I believe that the heart of worship is sacrifice. God’s glory demands personal humbling and the exaltation of Him above all else. Yet, we often subliminally assume that this sacrifice does not involve risk. We stand in our pews on Sunday and sing tentatively, hands down to our sides, trying not to stick out or do anything embarrassing, and assume that we have fulfilled our responsibility in worship. Just exactly what is it about sacrifice that doesn’t sound risky (sarcasm implied)? Surely Abraham was taking an incredible risk as he climbed a mountain to sacrifice his firstborn to God.
We worship leaders often fall into the same trap while we point fingers at the tentative congregation we work with. How many of us strive to make our bands and vocalists sound exactly like what we’ve heard on the radio? We have gotten really good at simply copy-catting Tomlin and Hall; our bands sound great, but what have we risked? Why do we assume that an infinitely creative God would want us to simply find something beautiful and creative in our worship culture and vomit it back up with no growth Sunday after Sunday?

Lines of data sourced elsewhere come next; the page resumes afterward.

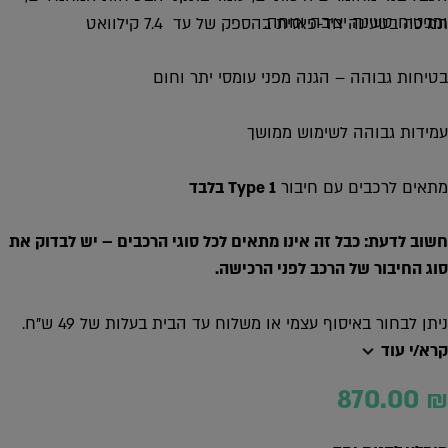
ומבטיח טעינה יציבה ונוחה.
תמיכה בטעינה חד-פאזית בהספק של עד 7.4 קילוואט
בטיחות גבוהה – הגנה מפני עומסי יתר וחום
עמידות גבוהה לשימוש ממושך
מתאים לרכבים עם חיבור
Type 1
בלבד
חשוב לדעת: כבל זה אינו מתאים לכל סוגי הרכבים
–
יש לבדוק את
סוג החיבור של הרכב לפני הרכישה
.
ניתן לבחור באיסוף עצמי או משלוח עד הבית בעלות של 49 ש”ח.
קרא/י עוד
870.00
₪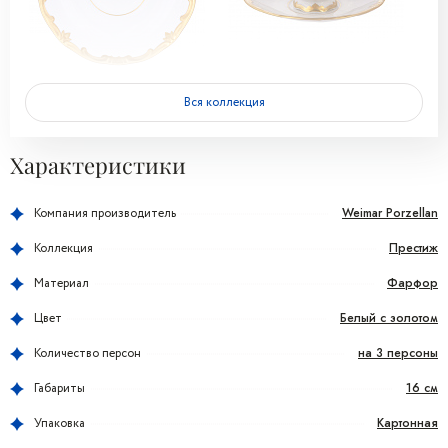
Вся коллекция
Характеристики
Weimar Porzellan
Компания производитель
Престиж
Коллекция
Фарфор
Материал
Белый с золотом
Цвет
на 3 персоны
Количество персон
16 см
Габариты
Картонная
Упаковка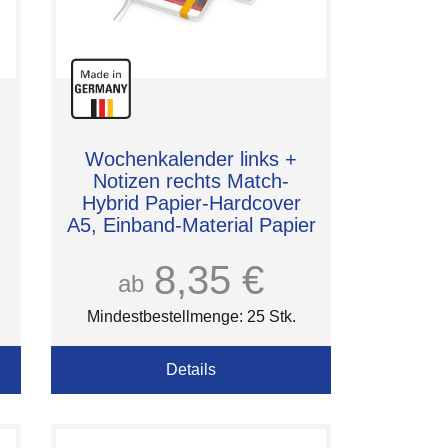
Wochenkalender links +
Notizen rechts Match-
Hybrid Papier-Hardcover
A5, Einband-Material Papier
matt
8,35 €
ab
Mindestbestellmenge: 25 Stk.
Details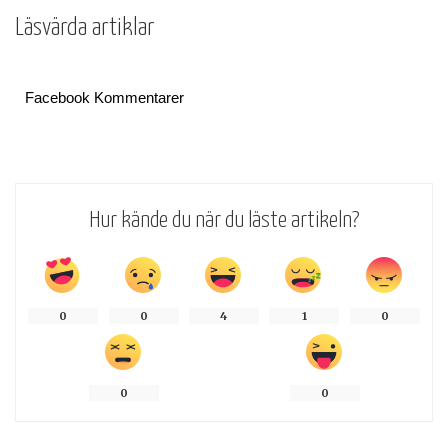
Läsvärda artiklar
Facebook Kommentarer
Hur kände du när du läste artikeln?
0
0
4
1
0
0
0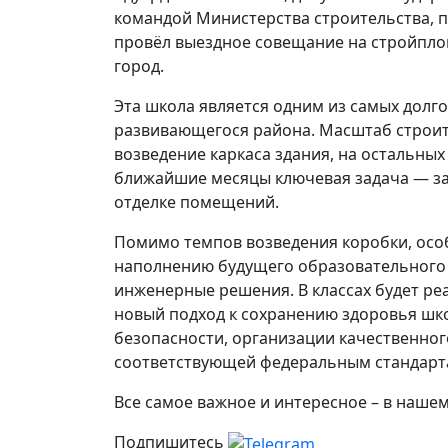
командой Министерства строительства, 
провёл выездное совещание на стройпло
город.
Эта школа является одним из самых долг
развивающегося района. Масштаб строите
возведение каркаса здания, на остальных
ближайшие месяцы ключевая задача — за
отделке помещений.
Помимо темпов возведения коробки, осо
наполнению будущего образовательного 
инженерные решения. В классах будет ре
новый подход к сохранению здоровья шк
безопасности, организации качественног
соответствующей федеральным стандарт
Все самое важное и интересное – в наше
Подпишитесь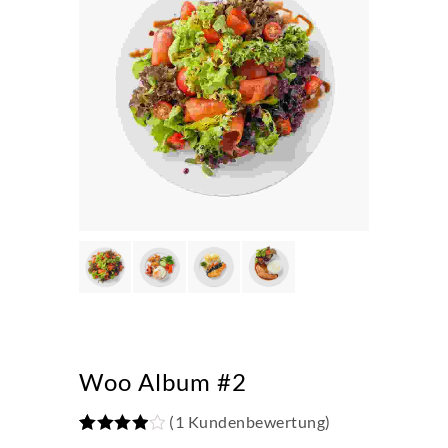
Woo Album #2
(
1
Kundenbewertung)
Bewertet
1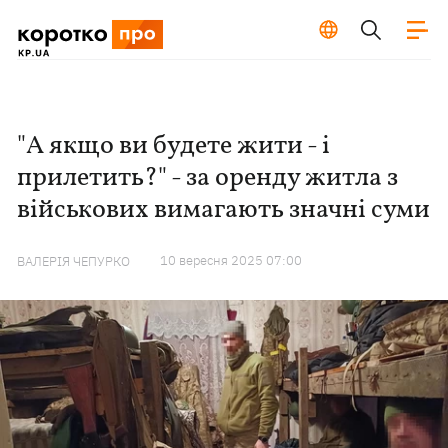
"А якщо ви будете жити - і
прилетить?" - за оренду житла з
військових вимагають значні суми
10 вересня 2025 07:00
ВАЛЕРІЯ ЧЕПУРКО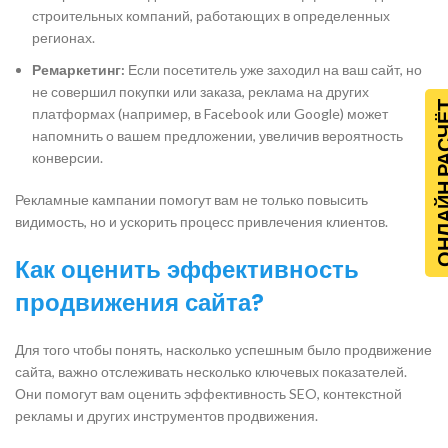
строительных компаний, работающих в определенных
регионах.
Ремаркетинг:
Если посетитель уже заходил на ваш сайт, но
не совершил покупки или заказа, реклама на других
ОНЛАЙН Р
платформах (например, в Facebook или Google) может
напомнить о вашем предложении, увеличив вероятность
конверсии.
Рекламные кампании помогут вам не только повысить
видимость, но и ускорить процесс привлечения клиентов.
Как оценить эффективность
продвижения сайта?
Для того чтобы понять, насколько успешным было продвижение
сайта, важно отслеживать несколько ключевых показателей.
Они помогут вам оценить эффективность SEO, контекстной
рекламы и других инструментов продвижения.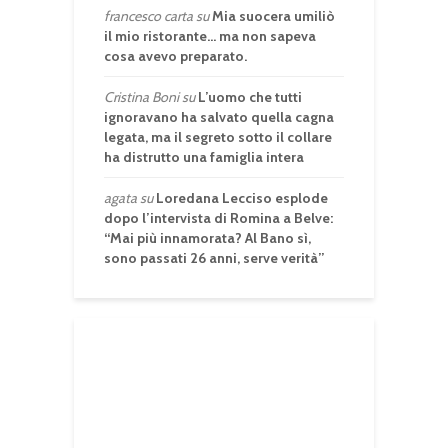
francesco carta
su
Mia suocera umiliò
il mio ristorante… ma non sapeva
cosa avevo preparato.
Cristina Boni
su
L’uomo che tutti
ignoravano ha salvato quella cagna
legata, ma il segreto sotto il collare
ha distrutto una famiglia intera
agata
su
Loredana Lecciso esplode
dopo l’intervista di Romina a Belve:
“Mai più innamorata? Al Bano sì,
sono passati 26 anni, serve verità”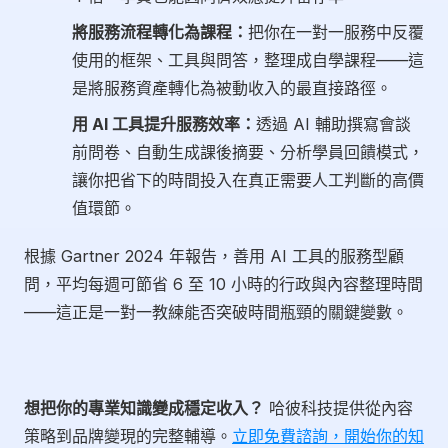
將服務流程轉化為課程：
把你在一對一服務中反覆
使用的框架、工具與問答，整理成自學課程——這
是將服務資產轉化為被動收入的最直接路徑。
用 AI 工具提升服務效率：
透過 AI 輔助撰寫會談
前問卷、自動生成課後摘要、分析學員回饋模式，
讓你把省下的時間投入在真正需要人工判斷的高價
值環節。
根據 Gartner 2024 年報告，善用 AI 工具的服務型顧
問，平均每週可節省 6 至 10 小時的行政與內容整理時間
——這正是一對一教練能否突破時間瓶頸的關鍵變數。
想把你的專業知識變成穩定收入？
哈彼科技提供從內容
策略到品牌變現的完整輔導。
立即免費諮詢，開始你的知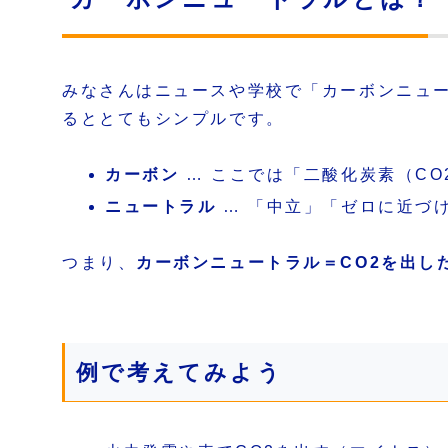
みなさんはニュースや学校で「カーボンニュ
るととてもシンプルです。
カーボン
… ここでは「二酸化炭素（C
ニュートラル
… 「中立」「ゼロに近づ
つまり、
カーボンニュートラル＝CO2を出し
例で考えてみよう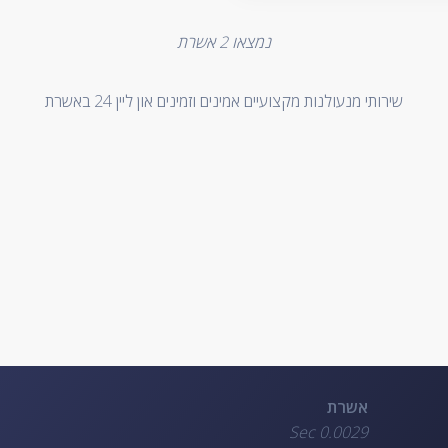
נמצאו
2
אשרת
שירותי מנעולנות מקצועיים אמינים וזמינים און ליין 24 באשרת
אשרת
0.0029 Sec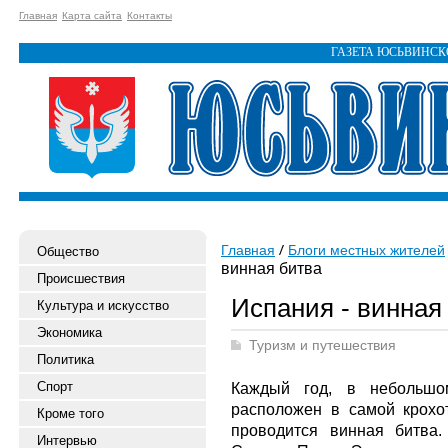
Главная
Карта сайта
Контакты
ГАЗЕТА ЮСЬВИНС
Главная
Блоги местных жителей
Общество
винная битва
Происшествия
Испания - винная
Культура и искусство
Экономика
Туризм и путешествия
Политика
Спорт
Каждый год, в небольшо
расположен в самой крохо
Кроме того
проводится винная битва
Интервью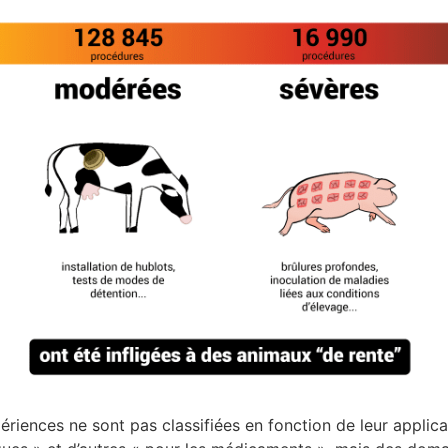
riences ne sont pas classifiées en fonction de leur applicati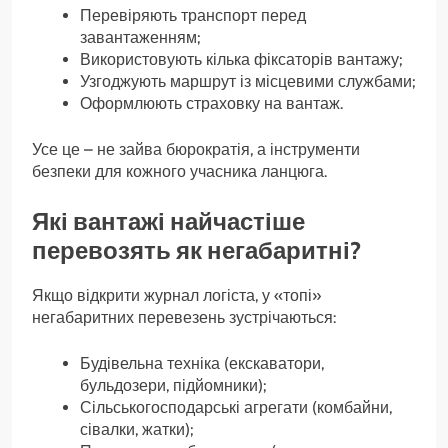
Перевіряють транспорт перед
завантаженням;
Використовують кілька фіксаторів вантажу;
Узгоджують маршрут із місцевими службами;
Оформлюють страховку на вантаж.
Усе це – не зайва бюрократія, а інструменти
безпеки для кожного учасника ланцюга.
Які вантажі найчастіше
перевозять як негабаритні?
Якщо відкрити журнал логіста, у «топі»
негабаритних перевезень зустрічаються:
Будівельна техніка (екскаватори,
бульдозери, підйомники);
Сільськогосподарські агрегати (комбайни,
сівалки, жатки);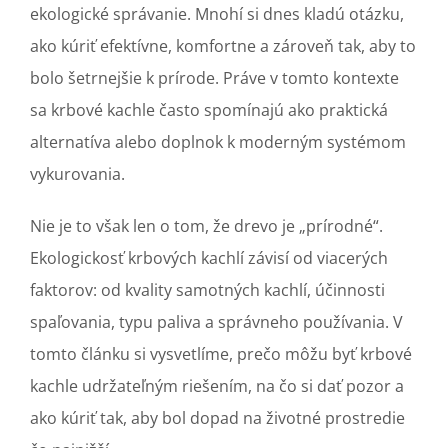
ekologické správanie. Mnohí si dnes kladú otázku,
ako kúriť efektívne, komfortne a zároveň tak, aby to
bolo šetrnejšie k prírode. Práve v tomto kontexte
sa krbové kachle často spomínajú ako praktická
alternatíva alebo doplnok k moderným systémom
vykurovania.
Nie je to však len o tom, že drevo je „prírodné“.
Ekologickosť krbových kachlí závisí od viacerých
faktorov: od kvality samotných kachlí, účinnosti
spaľovania, typu paliva a správneho používania. V
tomto článku si vysvetlíme, prečo môžu byť krbové
kachle udržateľným riešením, na čo si dať pozor a
ako kúriť tak, aby bol dopad na životné prostredie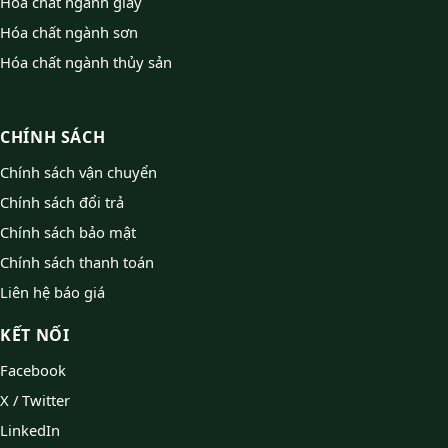
Hóa chất ngành giấy
Hóa chất ngành sơn
Hóa chất ngành thủy sản
CHÍNH SÁCH
Chính sách vận chuyển
Chính sách đổi trả
Chính sách bảo mật
Chính sách thanh toán
Liên hệ báo giá
KẾT NỐI
Facebook
X / Twitter
LinkedIn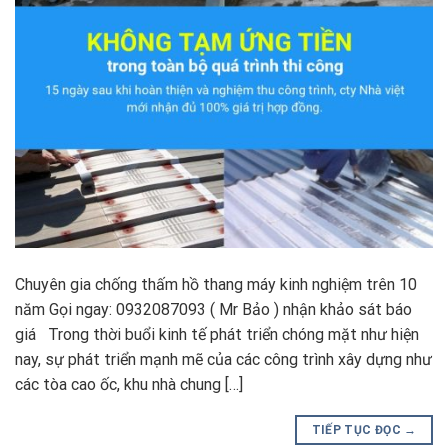
Chuyên gia chống thấm hồ thang máy kinh nghiệm trên 10
năm Gọi ngay: 0932087093 ( Mr Bảo ) nhận khảo sát báo
giá Trong thời buổi kinh tế phát triển chóng mặt như hiện
nay, sự phát triển mạnh mẽ của các công trình xây dựng như
các tòa cao ốc, khu nhà chung […]
TIẾP TỤC ĐỌC
→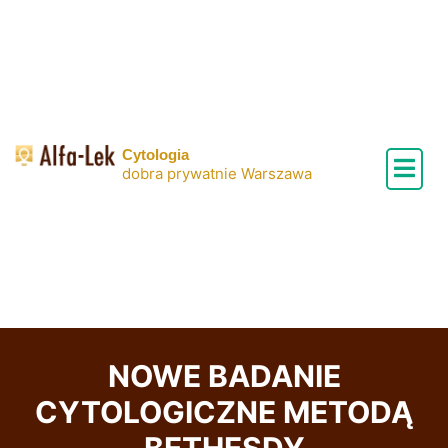
Skip
to
content
Cytologia
dobra prywatnie Warszawa
NOWE BADANIE
CYTOLOGICZNE METODĄ
BETHESDY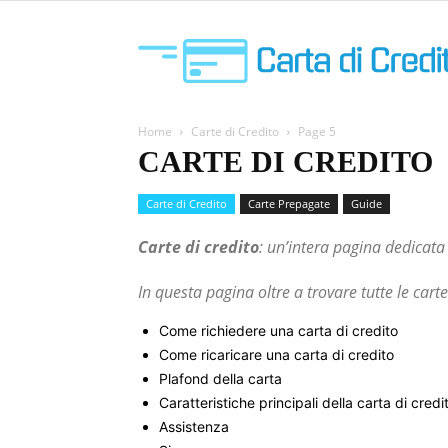
Home
Carte di Credito
Page 5
CARTE DI CREDITO
Carte di Credito
Carte Prepagate
Guide
Carte di credito
: un’intera pagina dedicata 
In questa pagina oltre a trovare tutte le cart
Come richiedere una carta di credito
Come ricaricare una carta di credito
Plafond della carta
Caratteristiche principali della carta di credi
Assistenza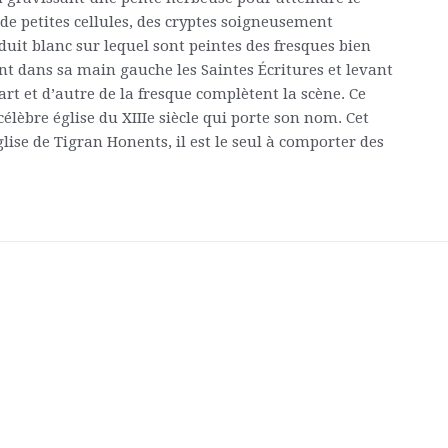
de petites cellules, des cryptes soigneusement
duit blanc sur lequel sont peintes des fresques bien
nant dans sa main gauche les Saintes Écritures et levant
rt et d’autre de la fresque complètent la scène. Ce
élèbre église du XIIIe siècle qui porte son nom. Cet
glise de Tigran Honents, il est le seul à comporter des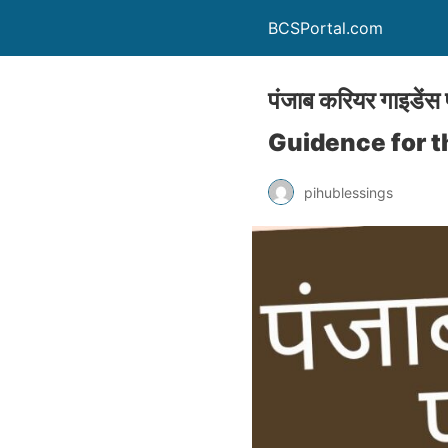
BCSPortal.com
पंजाब करियर गाइड
Guidence for t
pihublessings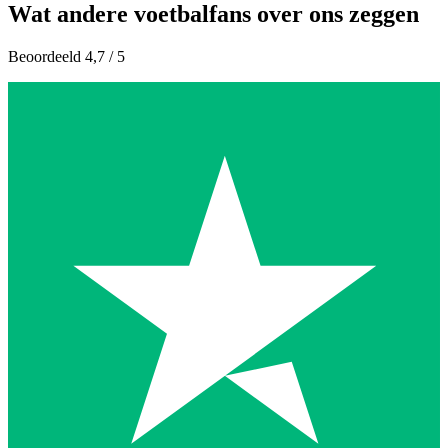
Wat andere voetbalfans over ons zeggen
Beoordeeld 4,7 / 5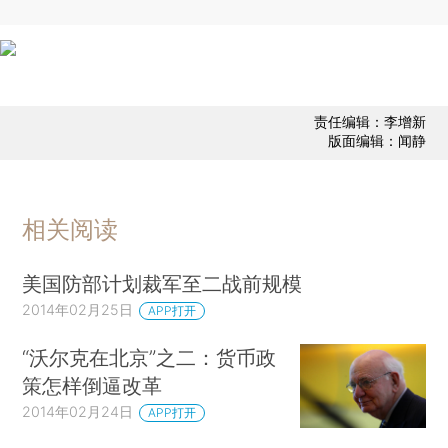
责任编辑：李增新
版面编辑：闻静
相关阅读
美国防部计划裁军至二战前规模
2014年02月25日
APP打开
“沃尔克在北京”之二：货币政
策怎样倒逼改革
2014年02月24日
APP打开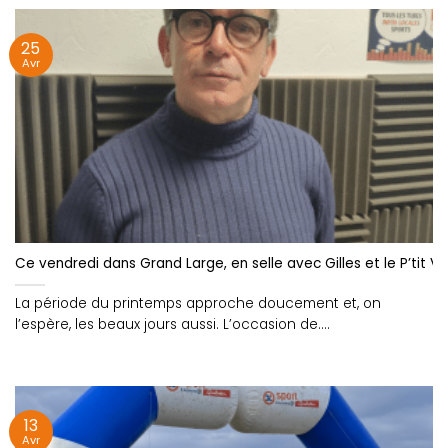
25
Avr
Ce vendredi dans Grand Large, en selle avec Gilles et le P’tit V
La période du printemps approche doucement et, on
l’espère, les beaux jours aussi. L’occasion de....
13
Avr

So, as you think about band practice this week, perhaps you’ll reconsider your desire to emulate the pack. Why not take the structures in the songs that you know like the back of your hand, and make them into something new and fresh? Let the musicians in your band be creators, because one of the best ways that we can praise our creator is by imitation. Write a new guitar accompaniment, a new vocal line, a new piano solo, something that distinguishes your band’s voice from everyone elses. Although feeble in comparison, when each of us create on an artistic scale, we are being thoroughly worshipful to the One from whom all creativity comes from.